-- Given records --
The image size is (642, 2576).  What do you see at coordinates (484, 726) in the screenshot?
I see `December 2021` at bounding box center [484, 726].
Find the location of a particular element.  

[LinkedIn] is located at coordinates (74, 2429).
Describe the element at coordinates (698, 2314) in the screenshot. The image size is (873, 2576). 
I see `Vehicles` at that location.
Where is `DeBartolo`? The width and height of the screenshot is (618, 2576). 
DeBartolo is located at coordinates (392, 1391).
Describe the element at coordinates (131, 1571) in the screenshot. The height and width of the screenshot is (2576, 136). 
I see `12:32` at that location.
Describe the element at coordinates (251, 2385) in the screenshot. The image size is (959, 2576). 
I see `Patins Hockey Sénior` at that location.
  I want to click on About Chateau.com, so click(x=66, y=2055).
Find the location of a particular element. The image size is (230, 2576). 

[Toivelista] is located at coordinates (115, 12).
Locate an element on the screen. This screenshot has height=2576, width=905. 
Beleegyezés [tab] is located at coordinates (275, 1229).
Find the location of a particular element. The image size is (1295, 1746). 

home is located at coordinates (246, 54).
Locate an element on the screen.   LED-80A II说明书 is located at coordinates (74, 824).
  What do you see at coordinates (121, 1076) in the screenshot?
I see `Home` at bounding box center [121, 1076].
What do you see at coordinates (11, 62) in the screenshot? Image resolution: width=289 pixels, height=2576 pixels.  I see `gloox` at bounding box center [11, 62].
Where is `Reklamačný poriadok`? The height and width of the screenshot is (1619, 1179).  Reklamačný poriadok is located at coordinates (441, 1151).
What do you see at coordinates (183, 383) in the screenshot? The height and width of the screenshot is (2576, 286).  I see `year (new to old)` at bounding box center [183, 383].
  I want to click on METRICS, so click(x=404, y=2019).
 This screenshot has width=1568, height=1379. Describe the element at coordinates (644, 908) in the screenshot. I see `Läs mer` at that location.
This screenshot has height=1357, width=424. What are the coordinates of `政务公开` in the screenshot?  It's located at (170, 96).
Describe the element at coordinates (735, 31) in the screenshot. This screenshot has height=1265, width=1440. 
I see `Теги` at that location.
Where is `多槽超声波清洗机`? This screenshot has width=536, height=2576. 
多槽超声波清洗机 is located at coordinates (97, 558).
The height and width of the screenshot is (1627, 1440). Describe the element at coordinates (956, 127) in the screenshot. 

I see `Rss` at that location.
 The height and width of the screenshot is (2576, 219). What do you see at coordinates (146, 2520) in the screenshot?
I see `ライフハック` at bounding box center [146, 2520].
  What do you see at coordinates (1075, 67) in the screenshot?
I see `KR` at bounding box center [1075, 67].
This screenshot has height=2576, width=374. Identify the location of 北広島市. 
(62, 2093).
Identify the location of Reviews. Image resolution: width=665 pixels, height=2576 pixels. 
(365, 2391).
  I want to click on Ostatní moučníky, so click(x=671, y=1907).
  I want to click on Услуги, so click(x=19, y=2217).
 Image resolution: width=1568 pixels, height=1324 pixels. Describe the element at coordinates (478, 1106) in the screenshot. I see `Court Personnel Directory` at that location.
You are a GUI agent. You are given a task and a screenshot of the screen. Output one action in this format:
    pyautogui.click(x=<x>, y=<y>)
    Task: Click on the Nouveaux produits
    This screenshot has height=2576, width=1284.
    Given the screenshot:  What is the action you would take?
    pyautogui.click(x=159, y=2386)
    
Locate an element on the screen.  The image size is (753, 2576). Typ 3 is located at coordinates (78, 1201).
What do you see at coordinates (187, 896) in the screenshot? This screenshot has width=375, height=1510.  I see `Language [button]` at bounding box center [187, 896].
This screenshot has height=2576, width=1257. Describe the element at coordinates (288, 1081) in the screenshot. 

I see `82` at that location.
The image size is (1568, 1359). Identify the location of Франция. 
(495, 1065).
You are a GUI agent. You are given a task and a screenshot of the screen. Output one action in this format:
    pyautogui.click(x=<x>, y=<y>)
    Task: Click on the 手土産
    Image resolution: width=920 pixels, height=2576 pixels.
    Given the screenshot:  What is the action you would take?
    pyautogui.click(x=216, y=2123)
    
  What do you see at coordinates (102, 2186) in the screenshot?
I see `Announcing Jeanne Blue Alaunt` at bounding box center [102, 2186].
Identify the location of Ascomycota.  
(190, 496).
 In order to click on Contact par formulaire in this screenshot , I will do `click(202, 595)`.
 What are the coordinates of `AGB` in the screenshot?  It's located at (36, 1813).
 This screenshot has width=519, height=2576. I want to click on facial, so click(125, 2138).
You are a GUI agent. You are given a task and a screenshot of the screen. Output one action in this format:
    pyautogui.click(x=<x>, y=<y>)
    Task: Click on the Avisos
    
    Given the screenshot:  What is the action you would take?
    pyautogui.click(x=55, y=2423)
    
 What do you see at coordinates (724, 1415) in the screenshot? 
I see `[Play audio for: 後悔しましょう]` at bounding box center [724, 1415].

-- How to complete this task --
The full set of entries should appear again, unchanged, line by line.

-- Final answer --
The image size is (642, 2576).  What do you see at coordinates (484, 726) in the screenshot?
I see `December 2021` at bounding box center [484, 726].
Find the location of a particular element.  

[LinkedIn] is located at coordinates (74, 2429).
Describe the element at coordinates (698, 2314) in the screenshot. The image size is (873, 2576). 
I see `Vehicles` at that location.
Where is `DeBartolo`? The width and height of the screenshot is (618, 2576). 
DeBartolo is located at coordinates (392, 1391).
Describe the element at coordinates (131, 1571) in the screenshot. The height and width of the screenshot is (2576, 136). 
I see `12:32` at that location.
Describe the element at coordinates (251, 2385) in the screenshot. The image size is (959, 2576). 
I see `Patins Hockey Sénior` at that location.
  I want to click on About Chateau.com, so click(x=66, y=2055).
Find the location of a particular element. The image size is (230, 2576). 

[Toivelista] is located at coordinates (115, 12).
Locate an element on the screen. This screenshot has height=2576, width=905. 
Beleegyezés [tab] is located at coordinates (275, 1229).
Find the location of a particular element. The image size is (1295, 1746). 

home is located at coordinates (246, 54).
Locate an element on the screen.   LED-80A II说明书 is located at coordinates (74, 824).
  What do you see at coordinates (121, 1076) in the screenshot?
I see `Home` at bounding box center [121, 1076].
What do you see at coordinates (11, 62) in the screenshot? Image resolution: width=289 pixels, height=2576 pixels.  I see `gloox` at bounding box center [11, 62].
Where is `Reklamačný poriadok`? The height and width of the screenshot is (1619, 1179).  Reklamačný poriadok is located at coordinates (441, 1151).
What do you see at coordinates (183, 383) in the screenshot? The height and width of the screenshot is (2576, 286).  I see `year (new to old)` at bounding box center [183, 383].
  I want to click on METRICS, so click(x=404, y=2019).
 This screenshot has width=1568, height=1379. Describe the element at coordinates (644, 908) in the screenshot. I see `Läs mer` at that location.
This screenshot has height=1357, width=424. What are the coordinates of `政务公开` in the screenshot?  It's located at (170, 96).
Describe the element at coordinates (735, 31) in the screenshot. This screenshot has height=1265, width=1440. 
I see `Теги` at that location.
Where is `多槽超声波清洗机`? This screenshot has width=536, height=2576. 
多槽超声波清洗机 is located at coordinates (97, 558).
The height and width of the screenshot is (1627, 1440). Describe the element at coordinates (956, 127) in the screenshot. 

I see `Rss` at that location.
 The height and width of the screenshot is (2576, 219). What do you see at coordinates (146, 2520) in the screenshot?
I see `ライフハック` at bounding box center [146, 2520].
  What do you see at coordinates (1075, 67) in the screenshot?
I see `KR` at bounding box center [1075, 67].
This screenshot has height=2576, width=374. Identify the location of 北広島市. 
(62, 2093).
Identify the location of Reviews. Image resolution: width=665 pixels, height=2576 pixels. 
(365, 2391).
  I want to click on Ostatní moučníky, so click(x=671, y=1907).
  I want to click on Услуги, so click(x=19, y=2217).
 Image resolution: width=1568 pixels, height=1324 pixels. Describe the element at coordinates (478, 1106) in the screenshot. I see `Court Personnel Directory` at that location.
You are a GUI agent. You are given a task and a screenshot of the screen. Output one action in this format:
    pyautogui.click(x=<x>, y=<y>)
    Task: Click on the Nouveaux produits
    This screenshot has height=2576, width=1284.
    Given the screenshot:  What is the action you would take?
    pyautogui.click(x=159, y=2386)
    
Locate an element on the screen.  The image size is (753, 2576). Typ 3 is located at coordinates (78, 1201).
What do you see at coordinates (187, 896) in the screenshot? This screenshot has width=375, height=1510.  I see `Language [button]` at bounding box center [187, 896].
This screenshot has height=2576, width=1257. Describe the element at coordinates (288, 1081) in the screenshot. 

I see `82` at that location.
The image size is (1568, 1359). Identify the location of Франция. 
(495, 1065).
You are a GUI agent. You are given a task and a screenshot of the screen. Output one action in this format:
    pyautogui.click(x=<x>, y=<y>)
    Task: Click on the 手土産
    Image resolution: width=920 pixels, height=2576 pixels.
    Given the screenshot:  What is the action you would take?
    pyautogui.click(x=216, y=2123)
    
  What do you see at coordinates (102, 2186) in the screenshot?
I see `Announcing Jeanne Blue Alaunt` at bounding box center [102, 2186].
Identify the location of Ascomycota.  
(190, 496).
 In order to click on Contact par formulaire in this screenshot , I will do `click(202, 595)`.
 What are the coordinates of `AGB` in the screenshot?  It's located at (36, 1813).
 This screenshot has width=519, height=2576. I want to click on facial, so click(125, 2138).
You are a GUI agent. You are given a task and a screenshot of the screen. Output one action in this format:
    pyautogui.click(x=<x>, y=<y>)
    Task: Click on the Avisos
    
    Given the screenshot:  What is the action you would take?
    pyautogui.click(x=55, y=2423)
    
 What do you see at coordinates (724, 1415) in the screenshot? 
I see `[Play audio for: 後悔しましょう]` at bounding box center [724, 1415].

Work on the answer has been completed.